Frage an Hiltrud Breyer von Martin K. bezüglich Gesundheit
Sehr geehrte Frau Breyer,
mich beschäftigt die Food Supplements Directive (2002/46/EC), die zwar schon älter ist, von der ich aber erst jetzt erfahren habe und deren Wirkung erst 2009 spürbar werden soll, wenn die Übergangsfrist abläuft.
Wenn ich das richtig verstanden habe, sollen wir Verbraucher dadurch geschützt werden, dass alle Nahrungsergänzungsmittel (Vitamin C, Magnesium, Folsäure, etc.) deren Unbedenklichkeit nicht in wissenschaftlich aufwendigen Studien belegt wurde, vom Markt genommen werden müssen.

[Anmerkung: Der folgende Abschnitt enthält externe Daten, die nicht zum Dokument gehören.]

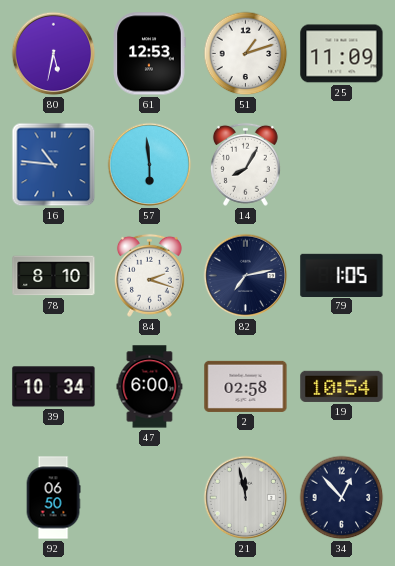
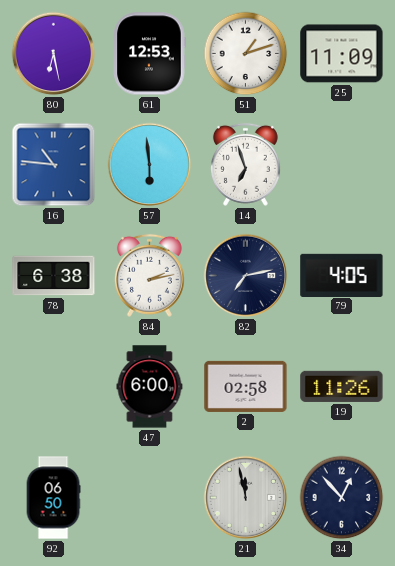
80: 5:32 -> 6:28
14: 8:05 -> 6:57
78: 8:10 -> 6:38
84: 2:18 -> 2:13
79: 1:05 -> 4:05
39: 10:34 -> none
19: 10:54 -> 11:26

Ist das korrekt? Wenn ja, ist Ihnen klar, dass damit viele über Generationen hinweg als nützlich erwiesene Stoffe verschwinden, weil solche Unbedenklichkeits-Studien von den oft kleinen Familienunternehmen nicht geleistet werden können?
Können Sie garantieren, dass mit dieser Direktive die den Ärzten und großen Pharmaunternehmen nicht ebenso störenden freien Arzneimittel wie Bach-Blüten und Homöopathische Stoffe verschwinden, weil dort oft auch keine riesigen Unbedenklichkeitsstudien vorliegen?
Ich wurde durch einige Naturheil-Verbände auf diese Direktive aufmerksam und bin etwas verunsichert, weil ich mir nicht vorstellen kann, dass die EU soetwas wollen kann.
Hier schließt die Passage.